Wednesday, 22 December, 1999, 16:08 GMT
Banknote forgers guilty

Fake bank notes The fake bank notes had a face value of 50m

Two members of one of the biggest counterfeit currency rings ever to operate in Britain are facing jail after being convicted by a crown court jury.

Kenneth Mainstone, 61, and Anthony Wilkie, 59, were part of a conspiracy which flooded the country with fake banknotes with a face value of 50m and thousands of counterfeit stamps.

Winchester Crown Court heard how Mainstone, working with gang members Stephen Jory, Bernard Farrier and Martin Watmough, helped to provide two-thirds of all the fake currency circulating in Britain between 1993 and 1998.

'Outwardly respectable'

A jury of six men and six women took more than 14 hours to convict the defendants on conspiracy, counterfeiting and forgery charges following a trial which lasted almost three months.

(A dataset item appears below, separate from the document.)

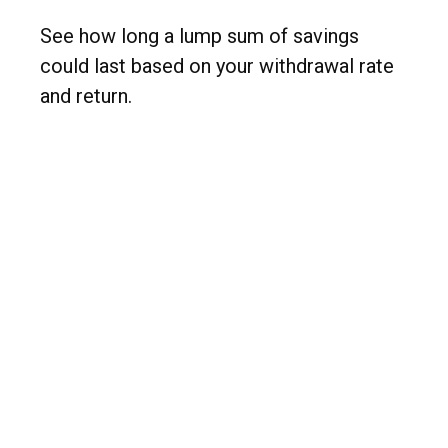
See how long a lump sum of savings
could last based on your withdrawal rate
and return.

A third man, 67-year-old Edward Burns, who had been said to have supplied paper for the production of the notes, was acquitted by the jury.

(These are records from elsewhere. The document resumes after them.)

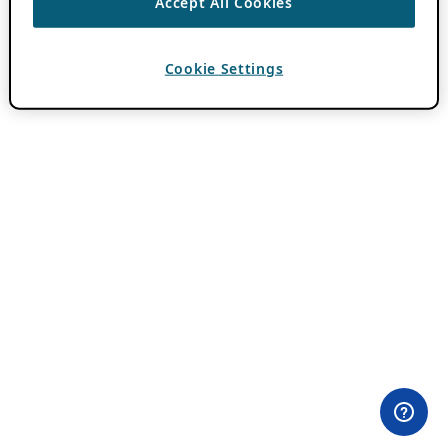
Accept All Cookies
Cookie Settings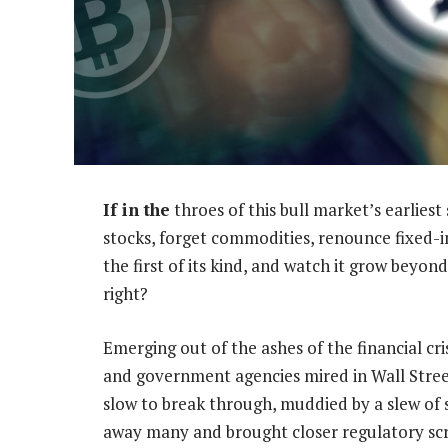
If in the
throes of this bull market’s earlies
stocks, forget commodities, renounce fixed-
the first of its kind, and watch it grow beyon
right?
Emerging out of the ashes of the financial cri
and government agencies mired in Wall Street’
slow to break through, muddied by a slew of 
away many and brought closer regulatory scru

Kenneth Mainstone Kenneth Mainstone: Guilty
Jory, 50, Farrier, 67, and 46-year-old Watmough had earlier admitted a number of offences and did not stand trial.

Mr Stephen Parish, prosecuting, told the court how Mainstone was an "outwardly respectable" businessman who owned a printing company.

The fake notes were printed on a sophisticated four-colour printing press at his home in Upminster, Essex, the jury heard.

Wilkie supplied equipment for making perforations in fake stamps, a sideline to the ring's main operation.

Operation Mermaid

Wilkie and Farrier were also intending to mint fake one pound coins, but the plan was thwarted when arrests began in the south last summer, the court heard.

Anthony Wilkie Anthony Wilkie: Guilty
The counterfeiting ring began to crack when sheets of fake 20 and 50 notes were seized at Farrier's Isle of Wight home on 14 August last year.

The inquiry, called Operation Mermaid, then led police to Mainstone and Wilkie, who were subsequently arrested and charged.

The money was linked with an earlier 1.5m batch of fake cash for which Jory, an author, had been arrested in December 1994.

He was caught by police in Enfield, North London, on 18 August last year, handing over 20,000 in fake notes to Watmough.

Jory, of Beaconsfield Road, Barnet, London, and Farrier, an engineer of Broadfields Avenue, Cowes, admitted conspiracy to counterfeit currency notes with intent.


Farrier admitted a further charge of conspiring to counterfeit protected coins with intent, while Watmough, of Arrowsmith Road, Chingford, Essex, admitted possessing counterfeit notes with intent.

Mainstone and Wilkie, however, denied the charges against them, claiming they had played no part in the gang.

Wilkie said police had planted counterfeiting equipment found at his home while Mainstone said he had let Jory use his printing press for the production of what he believed was soft-core pornography.

Mainstone, of Sunnings Lane, Upminster, Essex, was convicted of conspiracy to counterfeit currency notes with intent and conspiracy to forge stamps.

Sentences later

Wilkie, a tool-maker of Cumbrian Way, Downley, High Wycombe, Bucks, was found guilty of conspiracy to forge stamps and conspiracy to counterfeit protected coins with intent. The verdicts were unanimous.

Burns, of Douglas Road, Ilford, Essex, was cleared of conspiracy to counterfeit notes with intent.

Outside the hearing, Inspector Clive Merrett, the Hampshire police officer who led the inquiry, said the convictions were a "tribute" to the work that had gone into the inquiry.

Judge Michael Brodrick remanded Mainstone and Wilkie in custody until 19 January, when they will be sentenced together with Jory, Farrier and Watmough.